Macron est là pour l’y aider. En appelant aux sacrifices, il voudrait que nous nous résignions à l’envolée des prix et aux salaires qui ne suivent pas. Il voudrait que nous acceptions n’importe quel travail, les plus durs et les plus mal payés. Il voudrait que nous nous résignions à nous chauffer moins, nous déplacer moins, nous soigner moins et manger encore moins bien.
Si nous ne retrouvons pas le chemin des luttes, nous reculerons des années en arrière. L’heure n’est pas à se lamenter mais à retrouver la solidarité ouvrière, à se regrouper, s’organiser et se battre pour des objectifs susceptibles de stopper les attaques contre le monde du travail : l’indexation des salaires sur la hausse réelle des prix et le contrôle des agissements des capitalistes.
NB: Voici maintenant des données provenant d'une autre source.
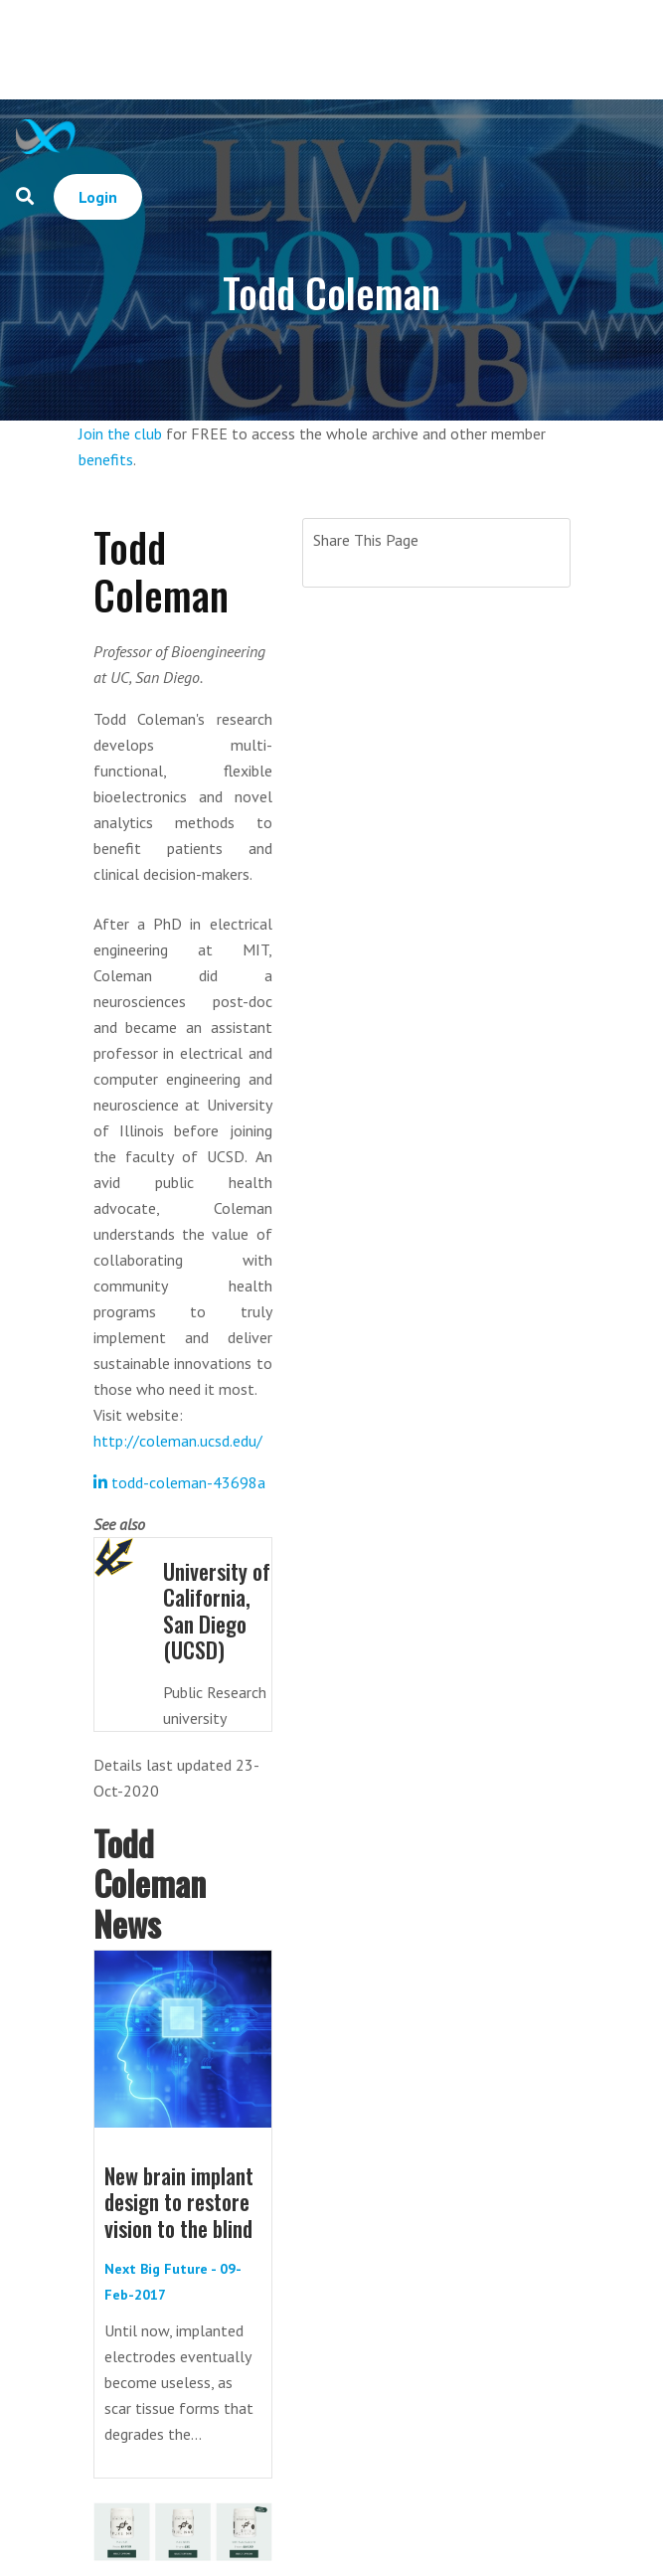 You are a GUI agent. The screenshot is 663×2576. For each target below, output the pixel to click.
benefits (106, 459)
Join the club (120, 433)
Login (98, 197)
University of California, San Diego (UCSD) (216, 1610)
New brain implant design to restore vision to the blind (178, 2201)
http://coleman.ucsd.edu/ (177, 1441)
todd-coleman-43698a (179, 1482)
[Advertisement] (372, 49) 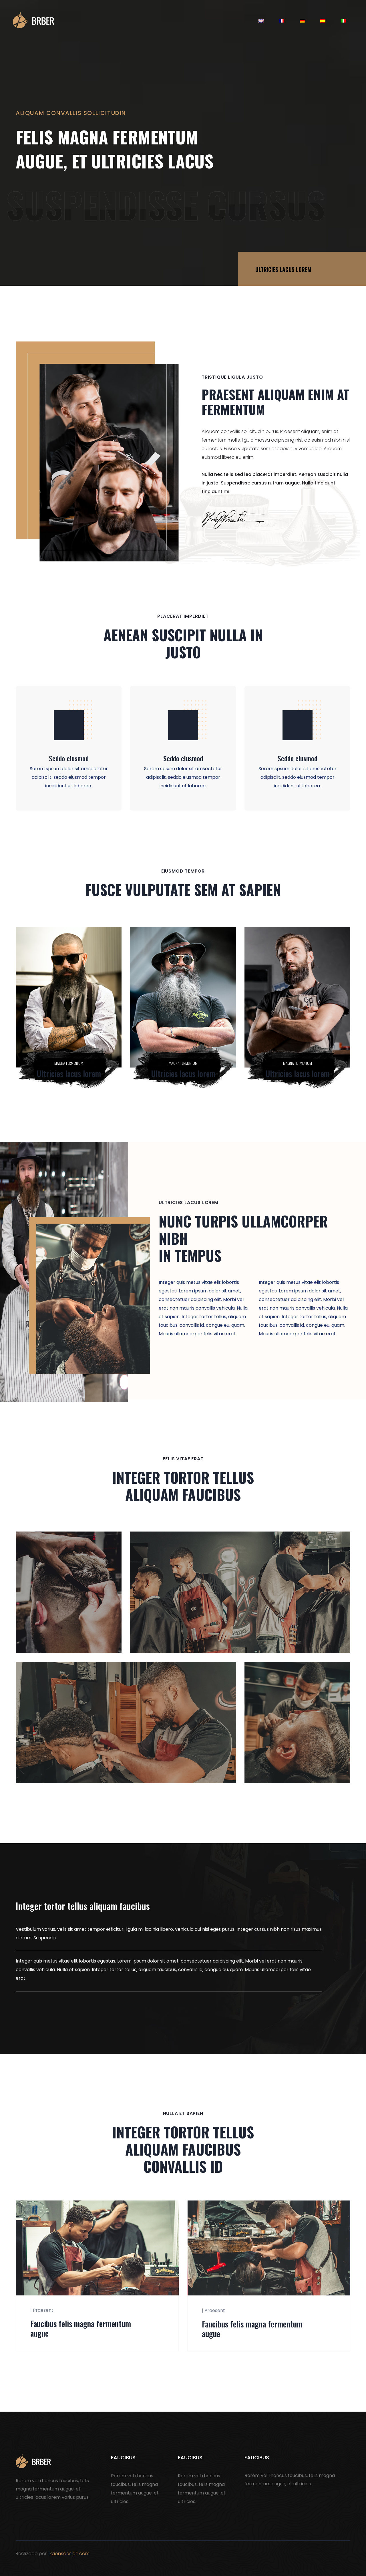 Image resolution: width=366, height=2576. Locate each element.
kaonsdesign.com (69, 2553) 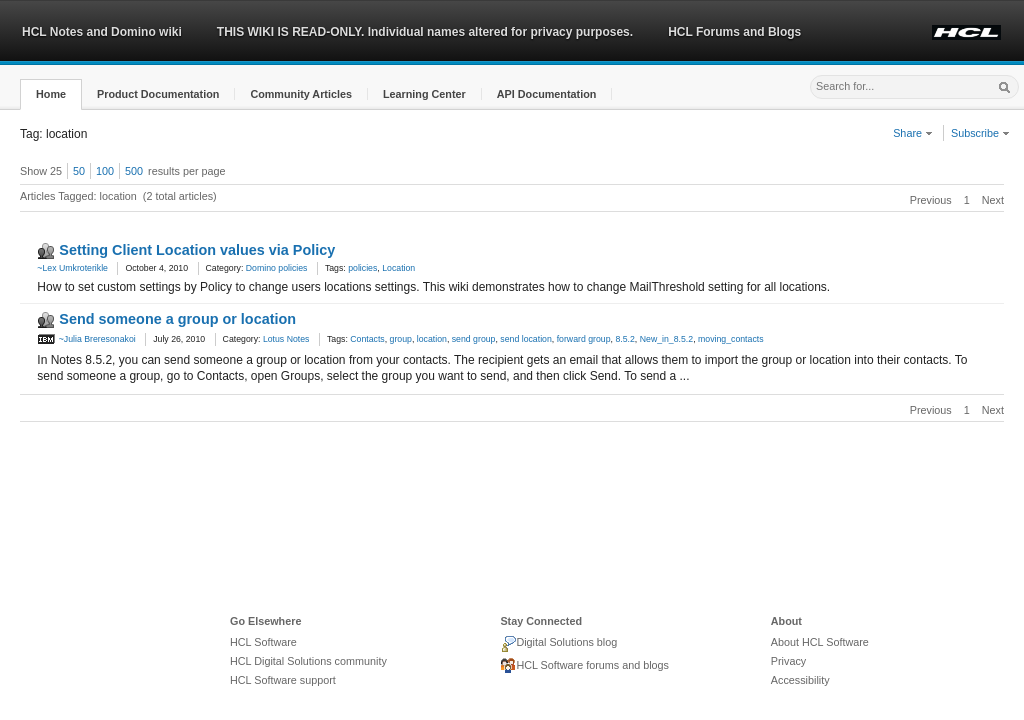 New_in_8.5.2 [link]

En choisissant de se battre, les travailleurs britanniques nous montrent la voie. Depuis des semaines, ils se mobilisent dans les chemins de fer, la poste, le métro, certains ports, des entrepôts Amazon. Alors que Thatcher a laissé au patronat un arsenal législatif pour empêcher les grèves, alors que leur gouvernement est aussi antiouvrier que le nôtre, ils se sont lancés et ont été des centaines de milliers à faire grève.
Dans une Grande-Bretagne qui n’avait plus connu de mouvements d’ampleur depuis des décennies, ces grèves montrent un renouveau de la combativité qui doit nous conforter. Car ici aussi, il est temps de rendre les coups.
Il ne s’agit pas seulement de se battre pour une taxation des super profits et une meilleure répartition des richesses. Le gouvernement lui-même est prêt à demander une contribution exceptionnelle à TotalEnergies, grand gagnant de l’envolée du cours du pétrole et du gaz. Mais ce sera pour mieux nous imposer de nous serrer la ceinture et cela n'empêchera pas la crise de s’approfondir.
Vu l’ampleur et la gravité des crises qui nous menacent, il faut se battre pour sauver notre peau de travailleurs et l’avenir de toute la société.
Les capitalistes, leur ordre social et leurs politiciens nous ont plongés dans la catastrophe, le chaos économique et la guerre. Tant qu’ils dominent, il est impossible de nous en sortir.
L’urgence est de s’opposer à leur politique en refusant de se sacrifier pour un système aussi fou et de se préparer à contester leur pouvoir. C’est le seul moyen de les empêcher de nuire et d’offrir un avenir viable à la société.